What is expected: Exactly and only the lines from the first entry through the line with "sector asegurador. CEO en Adity" should be copied, both ends included, with no pictures.

[[ Given records open ]]

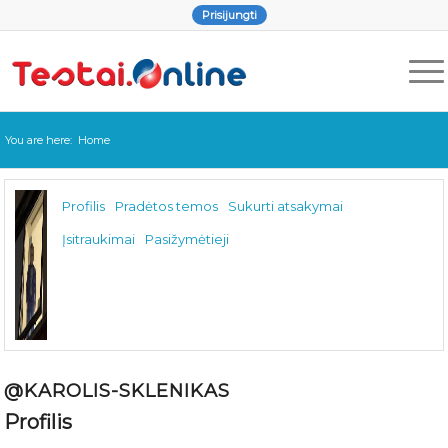
Prisijungti
You are here:
Home
Profilis
Pradėtos temos
Sukurti atsakymai
Įsitraukimai
Pasižymėtieji
@KAROLIS-SKLENIKAS
Profilis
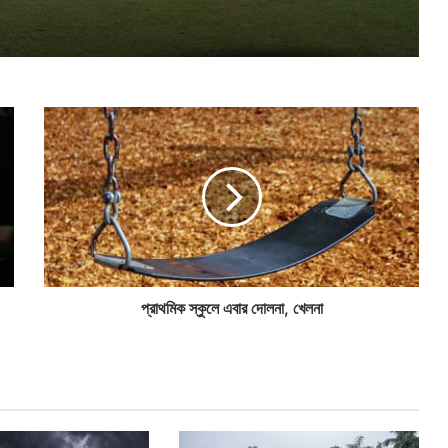
প্রা
থ
মি
ক
স্কু
লে
এ
বা
র
দো
প্রাথমিক স্কুলে এবার দোলনা, খেলনা
ল
না
,
খে
ল
না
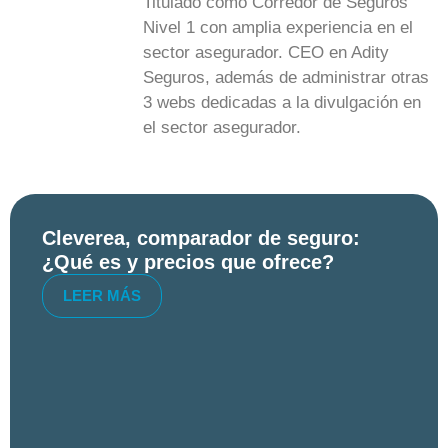
Titulado como Corredor de Seguros
Nivel 1 con amplia experiencia en el
sector asegurador. CEO en Adity
Seguros, además de administrar otras
3 webs dedicadas a la divulgación en
el sector asegurador.
Cleverea, comparador de seguro:
¿Qué es y precios que ofrece?
LEER MÁS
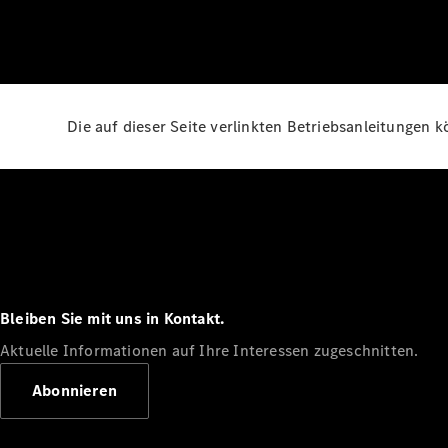
Die auf dieser Seite verlinkten Betriebsanleitungen 
Bleiben Sie mit uns in Kontakt.
Aktuelle Informationen auf Ihre Interessen zugeschnitten.
Abonnieren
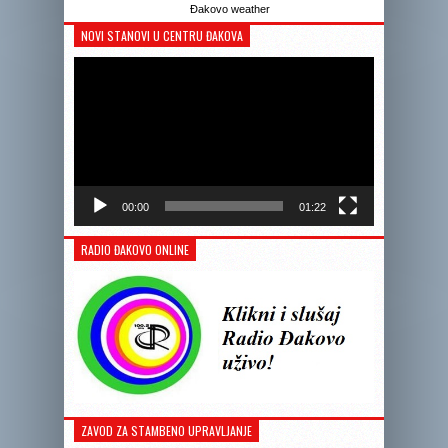
Đakovo weather
NOVI STANOVI U CENTRU ĐAKOVA
Reprodukto
videozapis
00:00
01:22
RADIO ĐAKOVO ONLINE
ZAVOD ZA STAMBENO UPRAVLJANJE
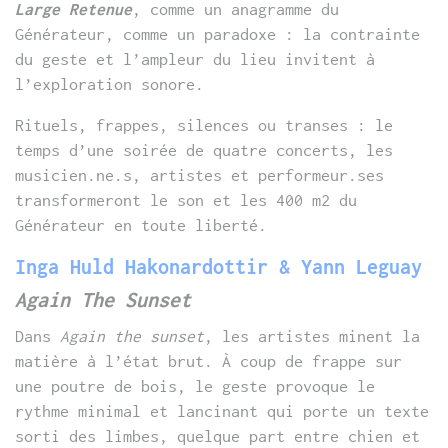
Large Retenue
, comme un anagramme du
Générateur, comme un paradoxe : la contrainte
du geste et l’ampleur du lieu invitent à
l’exploration sonore.
Rituels, frappes, silences ou transes : le
temps d’une soirée de quatre concerts, les
musicien.ne.s, artistes et performeur.ses
transformeront le son et les 400 m2 du
Générateur en toute liberté.
Inga Huld Hakonardottir & Yann Leguay
Again The Sunset
Dans
Again the sunset
, les artistes minent la
matière à l’état brut. À coup de frappe sur
une poutre de bois, le geste provoque le
rythme minimal et lancinant qui porte un texte
sorti des limbes, quelque part entre chien et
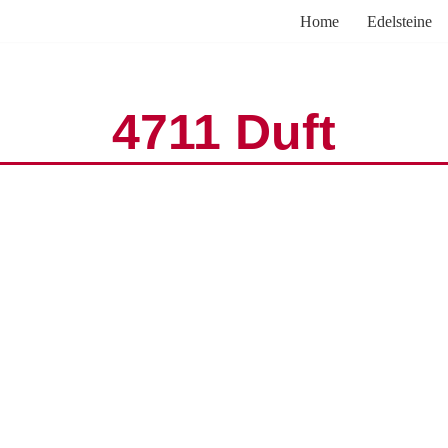
Home
Edelsteine
4711 Duft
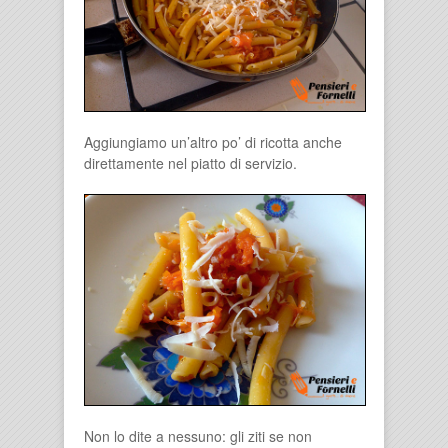
Aggiungiamo un’altro po’ di ricotta anche
direttamente nel piatto di servizio.
Non lo dite a nessuno: gli ziti se non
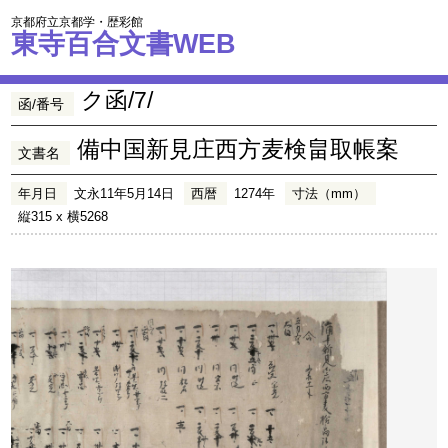
京都府立京都学・歴彩館
東寺百合文書WEB
ク函/7/
函/番号
備中国新見庄西方麦検畠取帳案
文書名
年月日
文永11年5月14日
西暦
1274年
寸法（mm）
縦315 x 横5268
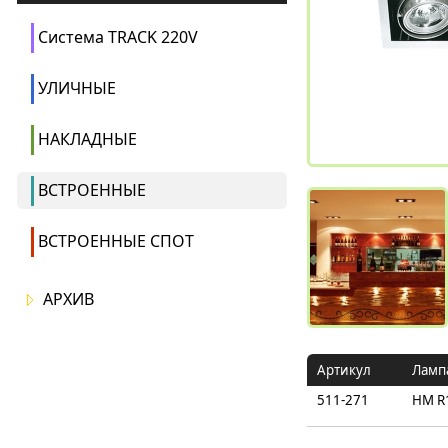
Система TRACK 220V
УЛИЧНЫЕ
НАКЛАДНЫЕ
ВСТРОЕННЫЕ
ВСТРОЕННЫЕ СПОТ
АРХИВ
Артикул
Ламп
511-271
HM R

[[ Given records closed ]]

Solution below:
Prisijungti
You are here:
Home
Profilis
Pradėtos temos
Sukurti atsakymai
Įsitraukimai
Pasižymėtieji
@KAROLIS-SKLENIKAS
Profilis
প্রা
থ
মি
ক
স্কু
লে
এ
বা
র
দো
প্রাথমিক স্কুলে এবার দোলনা, খেলনা
ল
না
,
খে
ল
না
Titulado como Corredor de Seguros
Nivel 1 con amplia experiencia en el
sector asegurador. CEO en Adity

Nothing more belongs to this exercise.